The length of his intelligence service for Britain is unclear, but Kopkow was evidently protected by the British for the rest of his life. He was never questioned again about his past or asked to give evidence at later war-crimes trials. And although scores of those who carried out Kopkow's orders had by now been executed, MI6 continued to sanitise his story. Kopkow's role in the SOE tragedy was covered up, hidden even from SOE's official historian, M R D Foot. "The efforts I made over 40 years ago to inquire who in the SS had ordered the murders of captured SOE agents were blocked. I got nowhere and gave up," said Foot. "It is absolutely disgraceful and very sad," said Anthony Chamier, stepson of Frank Chamier. Chamier's widow, aged 102, has never even been told where or when her husband died. Richard Breitman, professor of modern German history at Harvard, who is directing research into American recruitment of Nazis, believes that by employing war criminals like Kopkow, both Britain and the US began the post-war era "tainted by the worst crimes of the century". They also obstructed justice. And Kopkow could have had no defence in pleading ignorance of Nazi crimes. The evidence against him is overwhelming.

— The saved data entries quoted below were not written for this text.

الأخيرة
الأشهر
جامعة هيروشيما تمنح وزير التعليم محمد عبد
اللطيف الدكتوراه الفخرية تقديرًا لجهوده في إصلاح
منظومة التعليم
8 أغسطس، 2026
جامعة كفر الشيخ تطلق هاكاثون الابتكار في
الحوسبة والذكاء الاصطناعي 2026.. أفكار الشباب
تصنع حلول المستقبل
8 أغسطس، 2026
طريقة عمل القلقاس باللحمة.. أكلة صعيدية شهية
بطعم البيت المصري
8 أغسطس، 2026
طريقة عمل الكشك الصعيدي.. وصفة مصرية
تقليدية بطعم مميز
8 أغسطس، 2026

Gerda Kopkow herself declares that her husband knew all about the concentration camps. "I had no idea myself what really happened in concentration camps and even suggested to Horst once during the war that I should volunteer for work there. I thought they were just labour camps. My husband was shocked and exclaimed 'No, no, no,'" she recalls, and holds out her hands as he had, in sheer horror. "I never understood why he was so against it. Then, after the war, I understood. And I blamed him. I said: 'How could you have tolerated all that? He knew all about the Jewish people too. When I learnt he had known about that, I was very shocked. It was very hard for me to understand."

Nazi-hunters are now calling for complete disclosure of post-war British intelligence documents along the lines of the US initiative. "There is no question that Horst Kopkow was a war criminal and should have faced trial," said Eritz Zuroff of the Simon Wiesenthal Center in Jerusalem. "The question is, how many more cases lie in British files?"

Kopkow died of pneumonia in October 1996, in hospital in Gelsenkirchen with his family at his side. It's more than can be said for his victims. He had suffered from Parkinson's disease in his final years and was cared for in a residential home. But his work for the British secret service and the "knowledge" he traded for his life mainly stays locked in classified files. We may never know if his contribution justified clemency.

From The Sunday Times, August 7, 2005. By Sarah Helm.